After I led a
recent group training based on the Peoplemap Communication System, a
participant expressed his appreciation.
This was the second time he had taken the profile. He went on to say, “The last time I took
this, and my supervisor held it against me.”
When I asked for clarification, he explained that the last time he had
completed the Peoplemap in a group setting that included his supervisor and
another person on the staff. In
subsequent conversations, the supervisor evidently used the results as a “club”

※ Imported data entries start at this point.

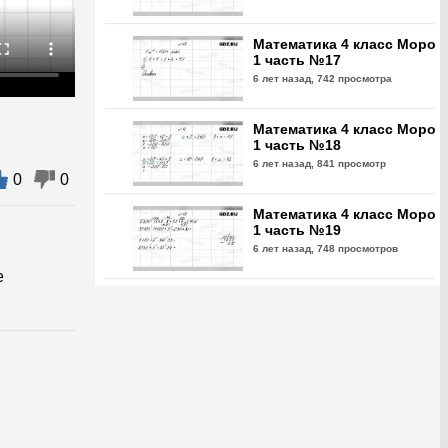
Математика 4 класс Моро
1 часть №17
6 лет назад,
742 просмотра
Математика 4 класс Моро
1 часть №18
6 лет назад,
841 просмотр
0
0
Математика 4 класс Моро
1 часть №19
6 лет назад,
748 просмотров
е
Математика 4 класс Моро
1 часть №20
6 лет назад,
729 просмотров
Математика 4 класс Моро
1 часть №21
6 лет назад,
732 просмотра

to point out that my friend was deficit in certain areas, was too often blinded
by his strengths or natural tendencies, and was unable to change his actions or
behaviors.
This is not
the first time that I have heard someone say that their results on a profile
have been turned against them. I have
also heard of people who used their results on a personality profile to excuse
their behavior with the comment, “That’s just the way I am.” Both approaches illustrate a failure to
understand how such information should be handled.
When I
administer the Peoplemap, I make it a point to state that it is grounded in the
Positive Psychology movement. The basic
idea of Positive Psychology is to
help healthy, normal human beings discover and affirm their natural traits and
abilities and to maximize them in such a way to make life more fulfilling. This
approach recognizes that when people know more about themselves, they can learn
to function more effectively as a person and as part of a team. Mike Lillibridge has verified the validity
and reliability of the Peoplemap instrument, but he states that if someone
doesn’t agree with the outcome, he or she should feel free to try on some other
personality types that seem more appropriate.
Personality profiles
like Peoplemap, DiSC, Myers-Briggs Type Indicator, and others are meant to be
descriptive and not prescriptive. They
enable the individual to understand himself or herself better and to take
responsibility for their behavior as a result of what they have learned. Rather
than limiting one’s options such understanding expands them. The tool in itself is less important than the
debriefing and the applications of one’s insights.
The more we know
about ourselves, our interactions with others, and the way that others perceive
us, the healthier and happier we will be.